Tiemann said that the closed, proprietary, monopolistic software model is dead or dying, and the 21st century belongs to open source and open standards. Tiemann was not talking just about writing the code, but also about its design. Under the old model, suppliers presented consumers with a product, which they either liked or didn't. Under the new model, with open source and open standards, users are brought into the picture much earlier and actually participate in the design.
Irving Wladawsky-Berger, IBM's vice president of technical strategy and innovation, was next on the stage. A focused, energetic, and entertaining speaker, Wladawsky-Berger offered a message similar to Tiemann's: collaboration is good.
|Michael Tiemann's Keynote|
Wladawsky-Berger noted that we are living in an age of increased innovation in all aspects of our lives. Speaking of IBM's "On Demand" business model, he noted that the issue was larger than IBM and was in fact being called different names by different firms trying to come up with the best solution to deliver the software and the services that an individual customer requires.

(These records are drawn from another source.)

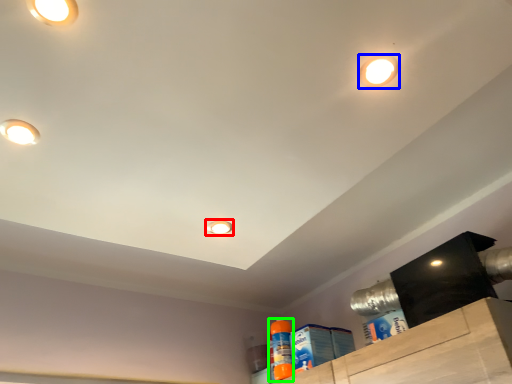 Question: Which object is the farthest from droplight (highlighted by a red box)? Choose among these: droplight (highlighted by a blue box) or cleaning product (highlighted by a green box).

Choices:
 (A) droplight
 (B) cleaning product

Answer: (B) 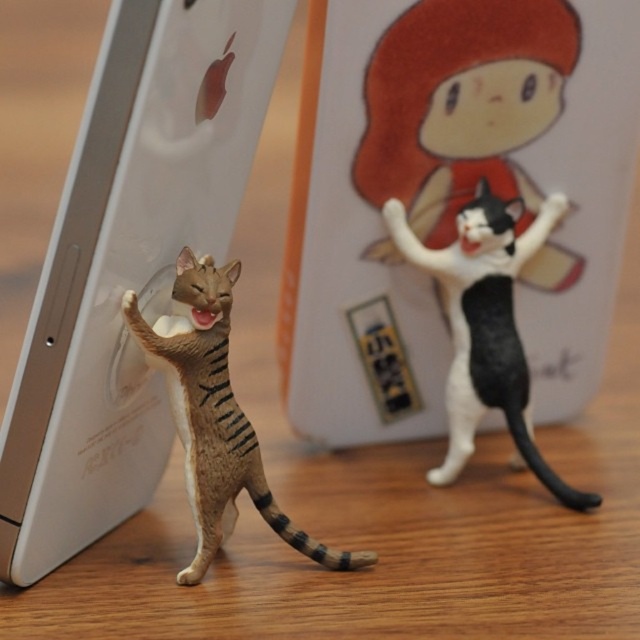 Question: Which object is the farthest from the brown striped cat at center?

Choices:
 (A) matte white phone at left
 (B) black and white plastic cat at right

Answer: (B)

Question: Based on their relative distances, which object is farther from the brown striped cat at center?

Choices:
 (A) black and white plastic cat at right
 (B) matte white phone at left

Answer: (A)

Question: Can you confirm if matte white phone at left is positioned to the left of black and white plastic cat at right?

Choices:
 (A) yes
 (B) no

Answer: (A)

Question: Which point is closer to the camera taking this photo?

Choices:
 (A) (513, 275)
 (B) (225, 486)
 (C) (115, 228)

Answer: (C)

Question: Is black and white plastic cat at right positioned at the back of brown striped cat at center?

Choices:
 (A) no
 (B) yes

Answer: (B)

Question: Is black and white plastic cat at right smaller than brown striped cat at center?

Choices:
 (A) no
 (B) yes

Answer: (B) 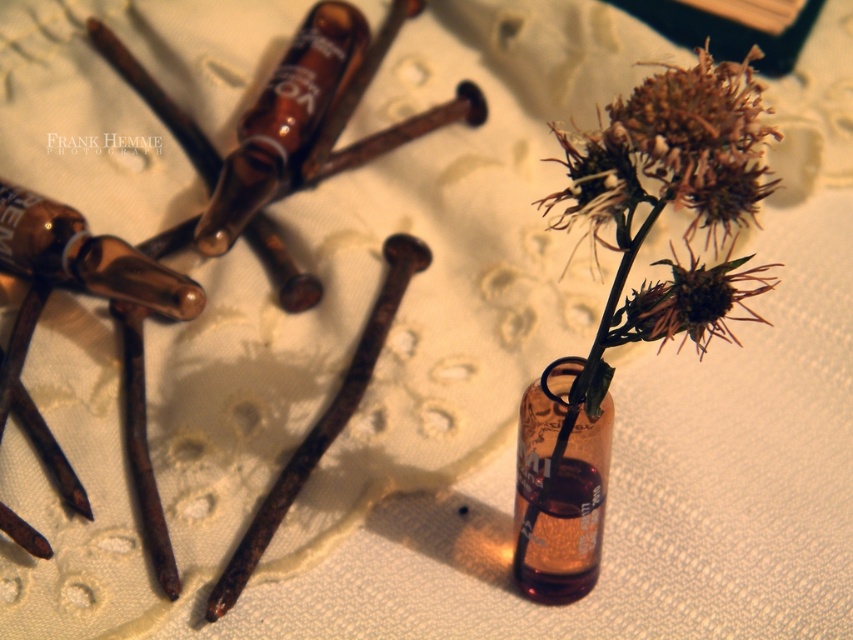 Is point (274, 170) positioned in front of point (686, 330)?

No, (274, 170) is further to viewer.

Between point (364, 44) and point (752, 273), which one is positioned behind?

Positioned behind is point (364, 44).

Image resolution: width=853 pixels, height=640 pixels. Identify the location of brown glass bottle at upper left. (282, 120).

Is point (712, 70) positioned in front of point (361, 44)?

Yes, it is in front of point (361, 44).

You are a GUI agent. You are given a task and a screenshot of the screen. Output one action in this format:
    pyautogui.click(x=<x>, y=<y>)
    Task: Click on the brown matte thistle at center
    The height and width of the screenshot is (640, 853).
    Given the screenshot: What is the action you would take?
    pyautogui.click(x=672, y=152)

Who is lower down, brown matte thistle at center or brown spiky thistle at center?

Positioned lower is brown spiky thistle at center.

Which is above, brown matte thistle at center or brown spiky thistle at center?

brown matte thistle at center is above.

Is point (689, 106) positioned after point (700, 324)?

No.

Identify the location of brown matte thistle at center. This screenshot has width=853, height=640. (672, 152). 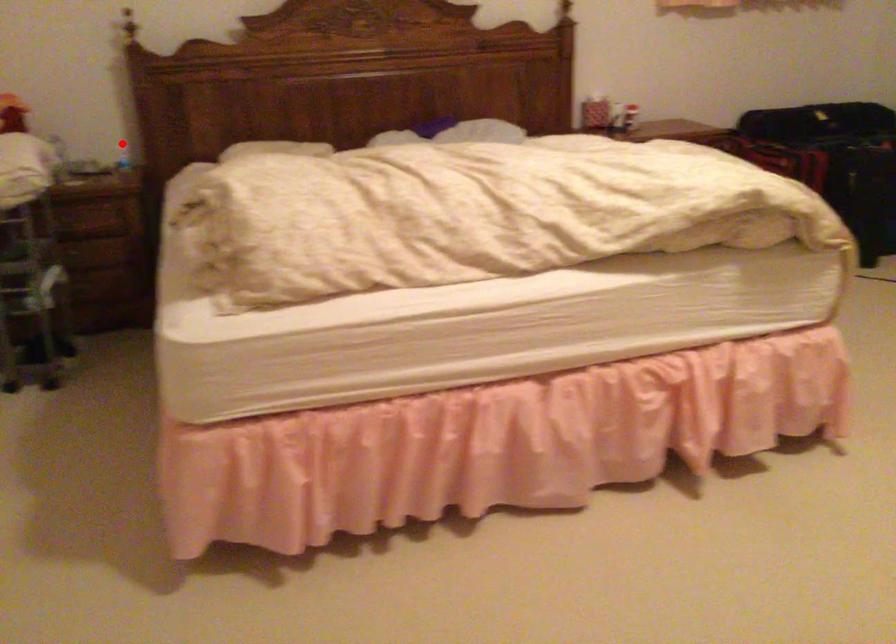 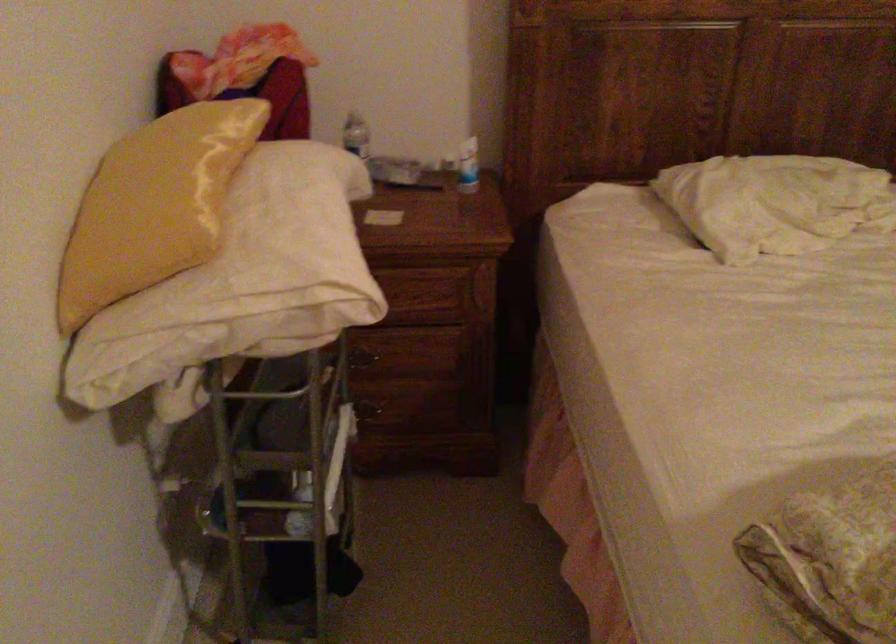 The point at the highlighted location is marked in the first image. Where is the corresponding point in the second image?

(468, 166) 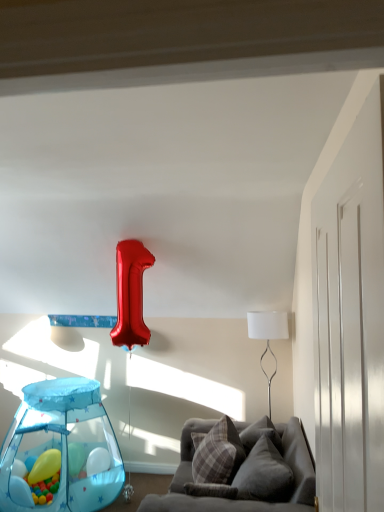 Where is `translucent blue balloon at lower left, the second balloon positioned from the back`? translucent blue balloon at lower left, the second balloon positioned from the back is located at coordinates (20, 490).

The image size is (384, 512). What do you see at coordinates (61, 450) in the screenshot?
I see `translucent plastic play tent at lower left` at bounding box center [61, 450].

Where is `translucent plastic play tent at lower left`? translucent plastic play tent at lower left is located at coordinates (61, 450).

This screenshot has width=384, height=512. Describe the element at coordinates (45, 466) in the screenshot. I see `rubber yellow ball at lower left, the 2th balloon when ordered from front to back` at that location.

Locate an element on the screen. velvet gray couch at lower right is located at coordinates (212, 505).

Can you confirm if velvet gray couch at lower right is shorter than translucent blue balloon at lower left, the second balloon positioned from the back?

In fact, velvet gray couch at lower right may be taller than translucent blue balloon at lower left, the second balloon positioned from the back.

From the image's perspective, who appears lower, velvet gray couch at lower right or translucent blue balloon at lower left, the second balloon positioned from the back?

translucent blue balloon at lower left, the second balloon positioned from the back.

Considering the relative sizes of velvet gray couch at lower right and translucent blue balloon at lower left, which is the first balloon from front to back, in the image provided, is velvet gray couch at lower right wider than translucent blue balloon at lower left, which is the first balloon from front to back,?

Yes.

What are the coordinates of `the 1st balloon counting from the left of the plaid fabric pillow at center, placed as the 1th pillow when sorted from back to front` in the screenshot? It's located at (45, 466).

Does plaid fabric pillow at center, arranged as the second pillow when viewed from the front, have a smaller size compared to rubber yellow ball at lower left, the 2th balloon when ordered from front to back?

No, plaid fabric pillow at center, arranged as the second pillow when viewed from the front, is not smaller than rubber yellow ball at lower left, the 2th balloon when ordered from front to back.

Are plaid fabric pillow at center, placed as the 1th pillow when sorted from back to front, and rubber yellow ball at lower left, positioned as the 1th balloon in back-to-front order, making contact?

They are not placed beside each other.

Like Tiemann, Wladawsky-Berger poked a little fun of the old model, saying that when a PowerPoint presentation for a business design of a new software system is given to programmers, an impedence mismatch occurs and no one really knows what the programmers will bring back. Also, like Tiemann, he sees the solution requiring a much greater level of understanding of the task to be solved than is the norm in traditional IT, meaning more customer involvement at the design stage.
In his summary, Wladawsky-Berger noted that "open source collaboration is an absolute key to the 21st century."
On a slightly different note
One of the more interesting stories I've heard at the Summit is not about Linux or any other free software at all: it's about free music. John Buckman's notion of open music is that it is free as in streaming. You can't download the music without purchasing it, or freely distribute it if you do purchase it. But you can listen to it for free, and buy it if you like it.
Buckman, founder of Magnatune, explained his business model this way: "Basically, as soon as you move out of college, get a day job, and sit there in your office, you generally have some music that you'd like to listen to. You listen to the same old stuff that you've listened to forever. You come home, and you've got a girlfriend or a boyfriend, or kids, and you don't have a lot of time to find music. The Internet is an ideal place to find music, but people don't have time to dance through sites that have tons and tons of MP3s. They need to find something that has good stuff, and they need to listen, and then go back to whatever they're doing. So with Magnatune, people can listen to an entire album beforehand, for free. You go to Magnatune, and say you hit Classical, and you hit play an album. The assumption is that if you're listening to my music while you're doing other stuff, you'll end up buying some."
|Irving Wladawsky-Berger's Keynote|
Buckman told me that his business, which opened two years ago, is already profitable. His company reviews 400 submissions a month by people who want to be published by Magnatune. Only about 10% of the albums submitted are accepted.
One big difference for artists published by Magnatune compared to traditional record labels is the way they are paid. Typically, artists don't receive a dime in royalties from their albums unless and until the record company says the album is profitable. Since the record company does the accounting, it controls whether that ever happens. With Magnatune, artists are paid half of any and all revenue the company receives. Revenue, not profit. No smoke-and-mirror Hollywood accounting needed.
Still on the subject of multimedia, but from a different perspective, I sat in on a Desktop birds-of-a-feather panel yesterday led by Havoc Pennington, desktop architect at Red Hat. With Pennington were representatives from Intel and RealNetworks and several Red Hat engineers who support the desktop or desktop applications.
The next release of Helix Player -- code named Balto -- is due in September and will bring Linux users closer to the day when they can enjoy some of the premium content available on RealPlayer -- services like Nascar.com's TrackPass. Balto features will include lower latency, faster startup, play lists, and subscription services like RadioPass.
Pennington seemed a little surprised by the number in attendence who are interested in the Linux desktop. The bad news is that there does not appear to be a change coming anytime soon in Red Hat's view of the Linux desktop as a necessary evil, supported only because it's required in order to sell more server software, rather than a desired goal on its own merits.